“Pay attention!” Words uttered by teachers in every classroom urging students to shift their focus back to the lesson: our world is filled with distraction and our brain’s sensory and cognitive machinery can be easily diverted. Attention is also a key consideration when developing artificial intelligence (AI). In a rapidly advancing world of robotics equipped with AI attempting to imitate human intelligence, the ability to attend to the relevant and ignore distractions becomes critical.
Professor John K. Tsotsos has spent over three decades advancing AI by studying and modelling human attentional abilities. He believes they constitute a prominent control mechanism for sensory cognition and behaviour. Specifically with respect to visual attention, how does the brain select a specific entity from a myriad of choices to focus on and then process it without distraction in order to achieve a desired behaviour?

What are you reading?
While you read these words… are you only concentrating on the black ink on white paper? Is your mind wandering to the peripheral images and colours thus potentially interfering with your understanding of what you are seeing? How does your brain know to which objects to pay attention? If you consider this line of thought, the difficulty associated with modelling and simulating this complex selection system becomes apparent. An active partitioning and shuffling of information, feeding backward and forward in a sophisticated network, is required to enable human perception. When applied to AI, all of this must be accomplished with the finite processing speed and capacity of a computer processor.
Attentional control is what enables the functional generalisation of brain processes
Simulating an attentive human
Several models have been proposed to explain human attention. For example, in both information bottleneck models and capacity-limit models, concurrent activities may interfere with each other due to needing the same operational mechanism or lack of available processing resources. Many have therefore suggested that a communication network between the input and the brain should be able to select a specific activity. But this oversimplifies the problem; humans can deal with many things simultaneously (consider the act of driving a car). Researchers seek to understand how this is possible and then to embody that capacity into AI systems (such as autonomous cars).

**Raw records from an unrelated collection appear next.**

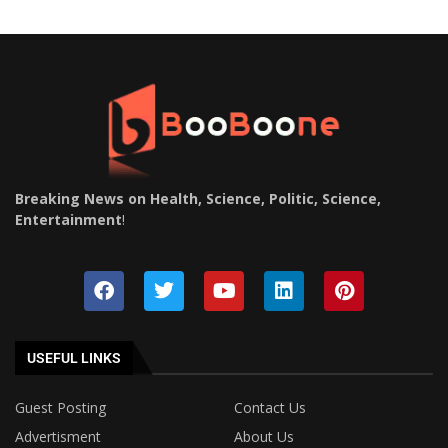
Breaking News on Health, Science, Politic, Science,
Entertainment
!
USEFUL LINKS
Guest Posting
Contact Us
Advertisment
About Us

Although attentive processes have been incorporated in AI widely, primarily as a way of limiting the amount of computation (or combinatorial explosion) needed to solve complex problems, they apply more broadly. Certainly, the breadth of human attentive abilities that have been studied is quite varied. Professor Tsotsos thus proposed that attention is the set of selection, suppression, and restriction mechanisms that tune and control the search processes inherent in perception and cognition. This has led to the Selective Tuning model of visual attention, first simulated by S. Culhane in 1992, which includes almost two dozen different mechanisms. He claims that ultimately attentional control is what enables the functional generalisation of brain processes.

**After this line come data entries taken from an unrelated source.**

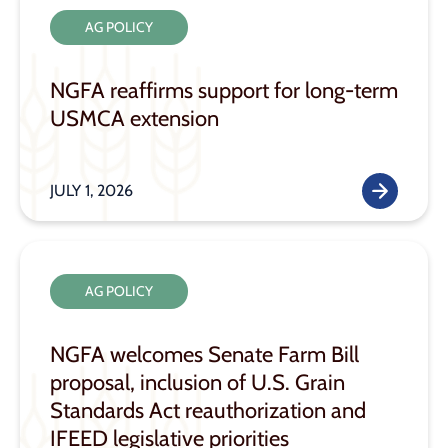
AG POLICY
NGFA reaffirms support for long-term
USMCA extension
JULY 1, 2026
AG POLICY
NGFA welcomes Senate Farm Bill
proposal, inclusion of U.S. Grain
Standards Act reauthorization and
IFEED legislative priorities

Machine learning methods, specifically deep learning, have shown impressive results handling a variety of classically difficult problems in AI. Deep learning architectures use hierarchical, layered representations for computation (such as those shown in Fig 1a). As an input flows through such a pyramid representation, it can increasingly get intertwined and amalgamated with nearby signals (shown in Fig 1b). This interference impairs the easy separation of simultaneously relevant processes. Not only could such architectures benefit from mechanisms to select the relevant from the irrelevant (such as algorithms N. Bruce developed with Tsotsos) but they also need to address the problem of how to reduce the interference that comes from this entanglement. Even though deep learning methods have shown remarkable successes, their capacity to generalise so that the same network can perform a variety of tasks is quite limited.


So many distractions


What is needed is a processing strategy that can enable this generalisation. This would require both a radically different architecture (incorporating aspects of Selective Tuning) as well as methods to morph a network from one task to another. This latter method Tsotsos has named Attentive Beamforming. Beamforming is a signal processing technique, used in sensor arrays to separate desired from interfering signals. Electromagnetic waves are additive by nature. Consider two waves originating from two different points. Similar to the ripples from two stones tossed into a calm lake, the waves meet and interfere with one another, the ripples growing or shrinking. Beamforming dynamically adjusts this constructive and destructive wave interference to optimise a desired signal source. Tsotsos sees a parallel in the brain and suggests that attentive beamforming predicts the signal of interest and then reduces any interference due to the entanglement inherent in pyramid representations. Figure 2 illustrates how selective tuning performs this process.
Experimental observations
Many AI researchers claim that their systems match human performance, but few have led to new discoveries relating to human abilities. On the other hand, the Selective Tuning model has made many such predictions which have been experimentally confirmed by many human vision researchers. Focussing on his own experiments, the first supported prediction in work with F. Cutzu, was that of an attentive suppressive surround. That is, and contrary to the current conventional wisdom, attending to one location does not make the perception of nearby things easier, it makes it harder because the brain suppresses the local area to increase the visibility of what is being attended, as Figure 1c shows.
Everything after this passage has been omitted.